By applying Euclid’s division lemma
825 = 225 x 3 + 150
225 = 150 x 1 + 75
150 = 75 x 2 + 0
Therefore, H.C.F. of 825, 675 and 450 = 75
Hence, the length of required longest rod is 75cm.

Q.22. Express the HCF of 468 and 222 as 468x + 222y where x, y are integers in two different ways.
Ans. We need to express the H.C.F. of 468 and 222 as 468x + 222y
Where x, y are integers in two different ways.
Given integers are 468 and 222, where 468 > 222
By applying Euclid’s division lemma, we get 468 = 222 x 2 + 24
Since the remainder ≠ 0, so apply division lemma on divisor 222 and remainder 24
222 = 24 x 9 + 6
Since the remainder ≠ 0, so apply division lemma on divisor 24 and remainder 6
24 = 6 x 4 + 0
We observe that remainder is 0. So the last divisor 6 is the H.C.F. of 468 and 222 from we have
6 = 222 - 24 x 9
⇒ 6 = 222 - (468 - 222 x 2) x 9  [substituting 24 = 468 - 222 x 2]
⇒ 6 = 222 - 468 x 9 + 222 x 18
⇒ 6 = 222 x 19 - 468 x 9
⇒ 6 = 222y + 468x, where x = -9 and y = 19.

Page No 1.35

Q.1. Express each of the following integers as a product of its prime factors:
(i) 420
Ans. 420 = 2² x 3 x 5 x 7

(ii) 468 
Ans. 468 = 2² x 3² x 13

(iii) 945 
Ans. 945 = 3³ x 5 x 7

(iv) 7325 
Ans. 7325 = 5² x 293

TO EXPRESS: each of the following numbers as a product of their prime factors  

Q.2. Determine the prime factorisation of each of the following positive integer:
(i) 20570
Ans. 20570 = 2 × 5 × 11² × 17

(ii) 58500
Ans. 58500 = 2² x 3² x 5³ x 13
(iii) 45470971
Ans. 45470971 = 7² x 13² x 17² x 19

TO EXPRESS: each of the following numbers as a product of their prime factors  

Q.3. Explain why 7 × 11 × 13 + 13 and 7 × 6 × 5 × 4 × 3 × 2 × 1 + 5 are composite numbers.
Ans. We can see that both the numbers have common factor 7 and 1.
7 × 11 × 13 + 13 = (77 + 1) x 13
= 78 x 13
7 × 6 × 5 × 4 × 3 × 2 × 1 + 5 = (7 × 6 × 5 × 4 × 3 × 2 + 1) x 5
= 1008 x 5
And we know that composite numbers are those numbers which have at least one more factor other than 1.
Hence after simplification we see that both numbers are even and therefore the given two numbers are composite numbers.
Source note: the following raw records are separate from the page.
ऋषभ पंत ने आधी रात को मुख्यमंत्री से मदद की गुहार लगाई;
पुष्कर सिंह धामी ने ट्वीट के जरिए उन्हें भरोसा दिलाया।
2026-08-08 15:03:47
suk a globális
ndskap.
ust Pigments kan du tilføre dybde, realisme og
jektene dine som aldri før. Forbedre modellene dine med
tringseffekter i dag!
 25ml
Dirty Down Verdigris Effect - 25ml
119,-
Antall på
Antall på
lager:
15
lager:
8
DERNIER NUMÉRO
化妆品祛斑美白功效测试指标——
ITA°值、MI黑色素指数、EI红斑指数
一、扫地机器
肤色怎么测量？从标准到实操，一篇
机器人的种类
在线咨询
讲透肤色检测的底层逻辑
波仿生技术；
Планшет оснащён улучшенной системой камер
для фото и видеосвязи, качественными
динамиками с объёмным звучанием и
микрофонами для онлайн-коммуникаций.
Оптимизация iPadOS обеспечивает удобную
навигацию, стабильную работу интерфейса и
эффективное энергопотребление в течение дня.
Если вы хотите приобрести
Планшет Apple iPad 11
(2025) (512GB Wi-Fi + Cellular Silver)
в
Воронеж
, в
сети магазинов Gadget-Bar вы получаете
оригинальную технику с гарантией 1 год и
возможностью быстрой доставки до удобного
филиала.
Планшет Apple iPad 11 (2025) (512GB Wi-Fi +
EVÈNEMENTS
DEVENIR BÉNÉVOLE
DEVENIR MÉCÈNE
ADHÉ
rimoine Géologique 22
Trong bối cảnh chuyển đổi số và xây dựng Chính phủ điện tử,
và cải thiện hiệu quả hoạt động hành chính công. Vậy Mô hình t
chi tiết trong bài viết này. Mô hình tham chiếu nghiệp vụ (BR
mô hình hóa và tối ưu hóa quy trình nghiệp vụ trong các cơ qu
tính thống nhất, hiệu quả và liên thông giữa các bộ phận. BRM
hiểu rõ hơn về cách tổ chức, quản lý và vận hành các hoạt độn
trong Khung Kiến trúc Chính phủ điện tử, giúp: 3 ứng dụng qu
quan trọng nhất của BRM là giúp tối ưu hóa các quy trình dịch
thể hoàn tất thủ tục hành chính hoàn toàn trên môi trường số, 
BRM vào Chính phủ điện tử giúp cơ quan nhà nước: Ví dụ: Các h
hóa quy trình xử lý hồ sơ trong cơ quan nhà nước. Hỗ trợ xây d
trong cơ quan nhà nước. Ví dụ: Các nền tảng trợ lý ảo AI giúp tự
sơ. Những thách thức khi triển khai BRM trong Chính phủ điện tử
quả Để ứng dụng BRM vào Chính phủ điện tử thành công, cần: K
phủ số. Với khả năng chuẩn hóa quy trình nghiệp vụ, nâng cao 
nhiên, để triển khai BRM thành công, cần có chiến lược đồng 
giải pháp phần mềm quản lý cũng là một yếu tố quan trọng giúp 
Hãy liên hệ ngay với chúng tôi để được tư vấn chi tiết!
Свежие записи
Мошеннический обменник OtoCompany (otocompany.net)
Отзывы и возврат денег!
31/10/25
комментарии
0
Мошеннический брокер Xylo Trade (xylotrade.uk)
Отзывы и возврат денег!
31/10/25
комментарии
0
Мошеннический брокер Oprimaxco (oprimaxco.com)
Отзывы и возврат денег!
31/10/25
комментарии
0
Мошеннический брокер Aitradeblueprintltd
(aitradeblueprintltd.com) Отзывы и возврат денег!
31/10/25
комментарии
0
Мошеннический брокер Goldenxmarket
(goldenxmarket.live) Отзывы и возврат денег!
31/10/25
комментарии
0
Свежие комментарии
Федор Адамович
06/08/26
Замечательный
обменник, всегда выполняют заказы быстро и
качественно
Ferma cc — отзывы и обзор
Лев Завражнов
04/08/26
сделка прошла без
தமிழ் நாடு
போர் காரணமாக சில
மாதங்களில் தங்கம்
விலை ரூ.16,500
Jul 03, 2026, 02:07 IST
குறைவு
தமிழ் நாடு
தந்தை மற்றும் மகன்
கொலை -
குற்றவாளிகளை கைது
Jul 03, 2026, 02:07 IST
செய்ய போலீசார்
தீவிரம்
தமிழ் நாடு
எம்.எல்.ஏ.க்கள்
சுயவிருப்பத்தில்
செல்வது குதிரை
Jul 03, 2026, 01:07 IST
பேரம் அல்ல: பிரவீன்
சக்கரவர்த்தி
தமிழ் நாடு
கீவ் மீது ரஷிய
Q.4. Check whether 6ⁿ can end with the digit 0 for any natural number n.
Ans. We know that
6ⁿ = (2 x 3)ⁿ
6ⁿ = 2ⁿ x 3ⁿ
Therefore, prime factorization of 6ⁿ does not contain 5 and 2 as a factor together.
Hence 6ⁿ can never end with the digit 0 for any natural number n.

Q.5. Explain why 3 × 5 × 7 + 7 is a composite number.
Ans. Let a = 3 × 5 × 7 + 7 = 7(3 × 5 + 1) = 7 × 16
It can be seen that a has two more factors 7 and 16 other than 1 and the number itself.
Therefore, it is a composite number.